La France et le Vanuatu

Relations politiques

Relations politiques

La France entretient avec le Vanuatu un dialogue politique de confiance, qui s’appuie notamment sur la proximité géographique de la collectivité française d’outre-mer de Nouvelle-Calédonie. Les rencontres bilatérales sont régulières.
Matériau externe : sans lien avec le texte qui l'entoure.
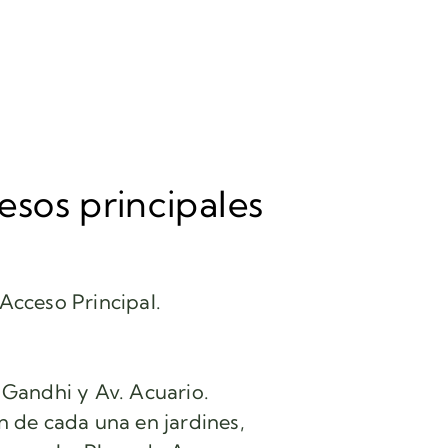
sos principales
 Acceso Principal.
. Gandhi y Av. Acuario.
ón de cada una en jardines,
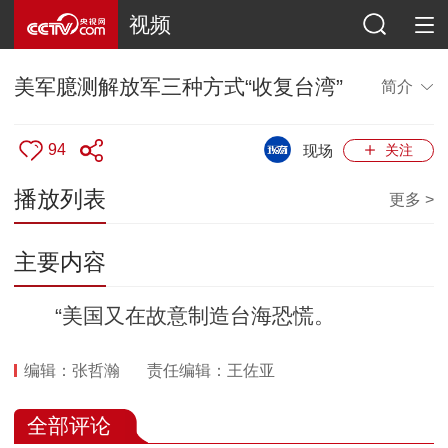
视频
美军臆测解放军三种方式“收复台湾”
简介
94
现场
关注
播放列表
更多 >
主要内容
“美国又在故意制造台海恐慌。
编辑：张哲瀚
责任编辑：王佐亚
全部评论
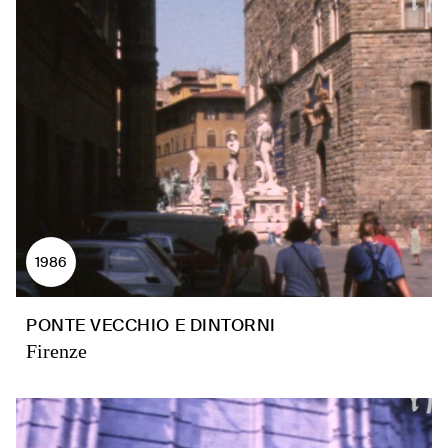
1986
PONTE VECCHIO E DINTORNI
Firenze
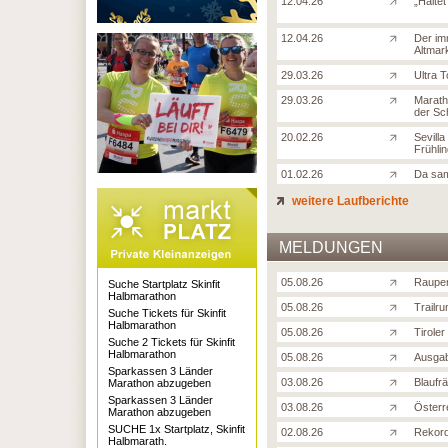
12.04.26
„Halte
12.04.26
Der im
Altmar
29.03.26
Ultra 
29.03.26
Marath
der Sc
20.02.26
Sevill
Frühli
01.02.26
Da sam
weitere Laufberichte
MELDUNGEN
05.08.26
Raupen
Suche Startplatz Skinfit
Halbmarathon
05.08.26
Trailru
Suche Tickets für Skinfit
Halbmarathon
05.08.26
Tiroler
Suche 2 Tickets für Skinfit
Halbmarathon
05.08.26
Ausgab
Sparkassen 3 Länder
03.08.26
Blaufr
Marathon abzugeben
Sparkassen 3 Länder
03.08.26
Österre
Marathon abzugeben
SUCHE 1x Startplatz, Skinfit
02.08.26
Rekord
Halbmarath.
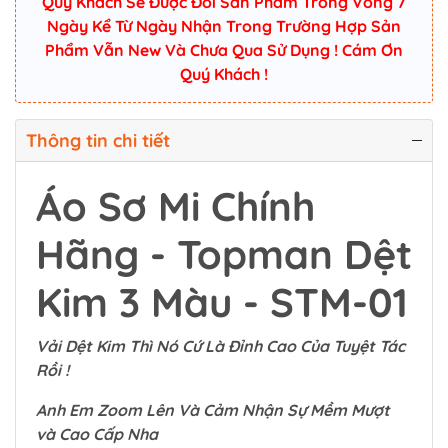
Quý Khách Sẽ Được Đổi Sản Phẩm Trong Vòng 7
Ngày Kể Từ Ngày Nhận Trong Trường Hợp Sản
Phẩm Vẫn New Và Chưa Qua Sử Dụng ! Cám Ơn
Quý Khách !
Thông tin chi tiết
Áo Sơ Mi Chính
Hãng - Topman Dệt
Kim 3 Màu - STM-01
Vải Dệt Kim Thì Nó Cứ Là Đỉnh Cao Của Tuyệt Tác
Rồi !
Anh Em Zoom Lên Và Cảm Nhận Sự Mềm Mượt
và Cao Cấp Nha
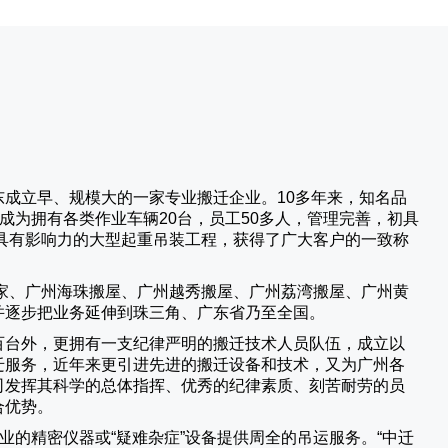
成立早、规模大的一家专业搬迁企业。10多年来，知名品
成为拥有各类作业车辆20台，员工50多人，管理完善，初具
具有影响力的大型起重吊装工程，获得了广大客户的一致称
家、广州海珠搬屋、广州越秀搬屋、广州荔湾搬屋、广州黄
并逐步把业务延伸到珠三角、广东省乃至全国。
百台外，更拥有一支纪律严明的搬迁技术人员队伍，成立以
迁服务，近年来更引进先进的搬迁设备和技术，又为广州各
司发挥其科学的总体指挥、优秀的纪律素质、刻苦耐劳的员
合优势。
业的精密仪器或“疑难杂症”设备提供周全的吊运服务。“
中迁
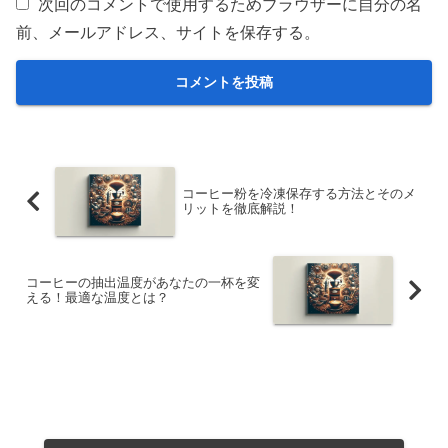
次回のコメントで使用するためブラウザーに自分の名
前、メールアドレス、サイトを保存する。
コーヒー粉を冷凍保存する方法とそのメ
リットを徹底解説！
コーヒーの抽出温度があなたの一杯を変
える！最適な温度とは？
Le ministre des Affaires étrangères du Vanuatu, M. Joe Natuman s’est rendu à Nouméa le 31 juillet 2009 pour le troisième Sommet France-Océanie, puis le 16 février 2010 à l’occasion de la signature de la troisième convention de coopération régionale Nouvelle-Calédonie-Vanuatu. Le Ministre de l’Intérieur du Vanuatu, M. Moana Carcasses s’est rendu à Nouméa en janvier 2010. Le Président du Parlement, M. Maxime Carlot, s’est également rendu à Nouméa en janvier 2010 (à la fin de son mandat).

Le Ministre de l’Education et de la Francophonie, M.Charles Salwai, qui conduisait la délégation du Vanuatu à la Conférence Générale de l’UNESCO en octobre 2009 à Paris, a eu à cette occasion des entretiens bilatéraux au ministère des Affaires étrangères et européennes.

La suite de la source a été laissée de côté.